Remembering her little sister in infancy, this author elevates from her family's lore two phrases that I'll remember.  "I hold my own hand!" the girl would say, pulling away from a grown-up's gentle grasp.  Other times, she'd cry, "Mybyself!"   The writer tells of these in response to Wisdom 6.17, "The beginning of wisdom is the most sincere desire for instruction."  She asks us, "Are you holding your own hand? How might you ask for help?"
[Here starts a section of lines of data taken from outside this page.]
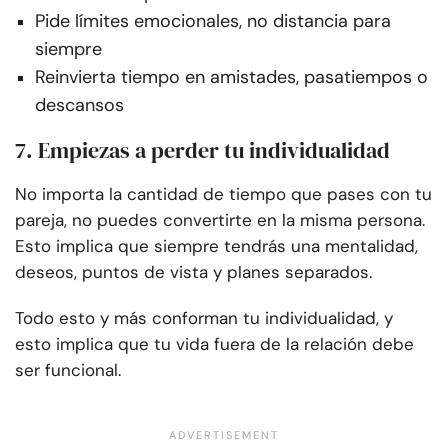
Pide límites emocionales, no distancia para
siempre
Reinvierta tiempo en amistades, pasatiempos o
descansos
7. Empiezas a perder tu individualidad
No importa la cantidad de tiempo que pases con tu
pareja, no puedes convertirte en la misma persona.
Esto implica que siempre tendrás una mentalidad,
deseos, puntos de vista y planes separados.
Todo esto y más conforman tu individualidad, y
esto implica que tu vida fuera de la relación debe
ser funcional.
Writing about Jesus as "anchor of the soul, a hope that enters the inner shrine behind the curtain," (Heb 6.19), she gives a list of her worries:
I have a restless soul sometimes.  I feel restless about where my life is headed - the well-being of my children, the bottom line in my checking account, and my overall health.  Don't even ask about what sort of chicken coop we should build this summer, or whether to reach out to an old friend or let sleeping dogs lie.
I can identify with all that, if I substitute siding repair for the chicken coop.  She challenges us going forward to keep nearby a rock inscribed with one word for what "anchors" us.

On May 31st, "the Visitation," she points out how Mary, burdened by the loneliness of her experience, visited her cousin Elizabeth.   "So often...we isolate ourselves.  We fear that the worst is true - we are all alone and have been abandoned."  She challenges us to think bout the Elizabeths in our lives.

Thanks, Jerusalem Jackson Greer
The author is described as a "writer, speaker, and the parish life and family minister at St. Peter's Episcopal Church in Conway, Arkansas."  Her web site is jerusalemgreer.com.